The Landau bands of mirror symmetric 2D Dirac semimetals (e.g., odd layers of $ABA$ graphene) can be identified by their parity with respect to mirror symmetry. This symmetry facilitates a new class of counterpropagating Hall states. We predict the presence of a Laughlin-like correlated liquid state, at the charge neutrality point, with opposite but equal electron and hole filling factors $|{\nu }_{\pm }|=1/m$ ($m$ odd). This state exhibits fractionally charged quasiparticle-hole pair excitations and counterpropagating edge states with opposite parity. Using a bosonized one-dimensional edge state theory, we show that the fractionally quantized two-terminal longitudinal conductance, ${\sigma }_{xx}=2e^2/(mh)$, is robust to short-ranged intermode interactions.

Figure 1

Lattice structure of $ABA$-trilayer graphene (TLG) (a) and $ABA$-pentalayer graphene (b) with mirror symmetry about the middle layer denoted by the red line (plane). Under mirror symmetry $A_1\leftrightarrow A_3$, $B_1\leftrightarrow B_3$, whereas the middle layer remains invariant for $ABA\text{−}\mathrm{TLG}$.

Figure 2

(a) Energy dispersion of $ABA\text{−}\mathrm{TLG}$ at $E_{\perp }=0$ (solid line) and $E_{\perp }=40\mathrm{meV}$ (dashed line).
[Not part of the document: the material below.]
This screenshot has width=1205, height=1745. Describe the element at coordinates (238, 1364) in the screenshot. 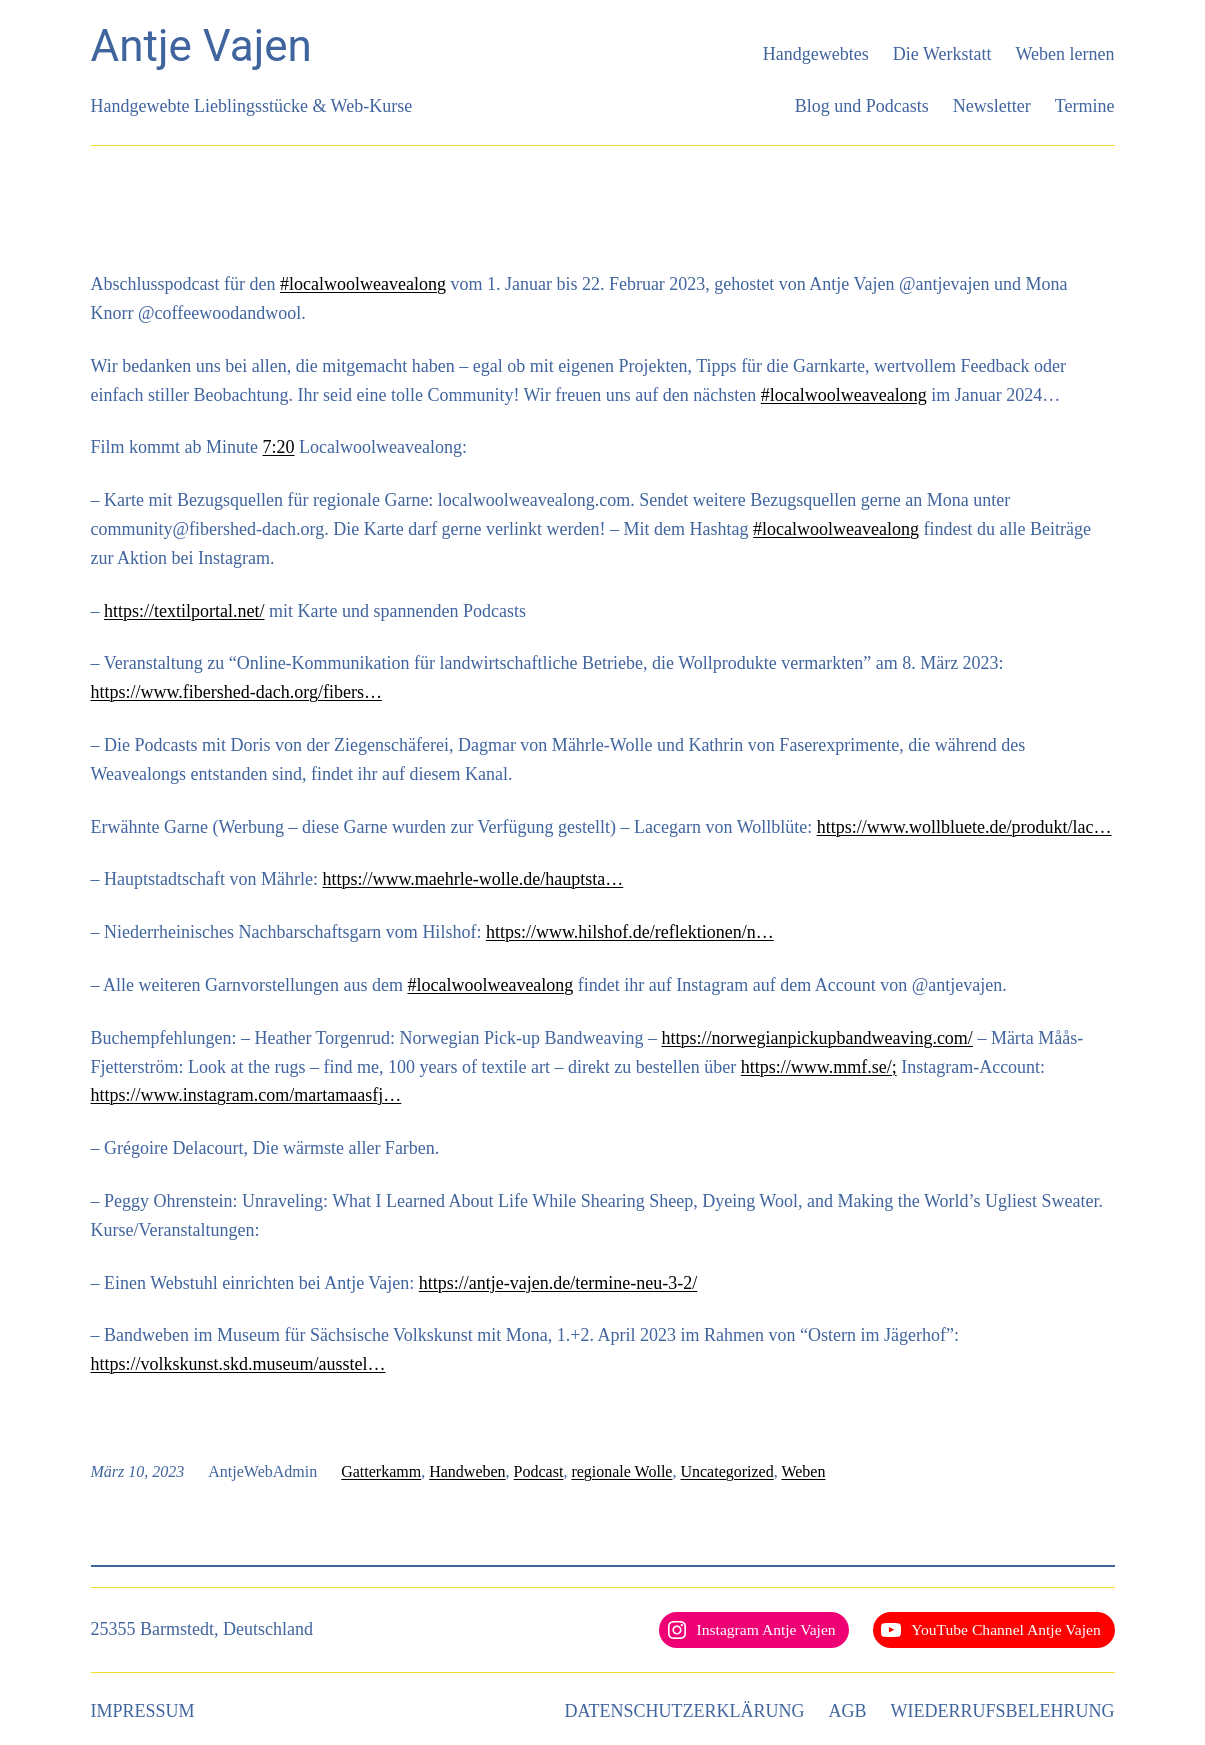 I see `https://volkskunst.skd.museum/ausstel…` at that location.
The semimetallic phase requires $|\mathrm{\Delta }|>(m_{+}+m_{-})$. (b) Landau level spectrum of $ABA\text{−}\mathrm{TLG}$. In both figures red represents the odd parity electrons and blue denotes the even parity electrons and the black dotted line denotes the Fermi energy at the CNP. The dotted and solid lines denote different valleys (sublattices for the zLLs). At neutral charge density ($\nu =0$) the even parity filling factor is ${\nu }_{+}=2$, while the odd parity filling factor is ${\nu }_{-}=-2$.

Figure 3

(a) and (b) Edge dispersion of the $\nu =1+(-1)$ fractional parity Hall state, the counterpropagating edge currents flows due to particle-hole fluctuations in the even (blue) and odd (red) parity zLLs. Counterpropagating edge states of the fractional parity Hall effect in the two-terminal (c) and Hall bar (d) measurement setup.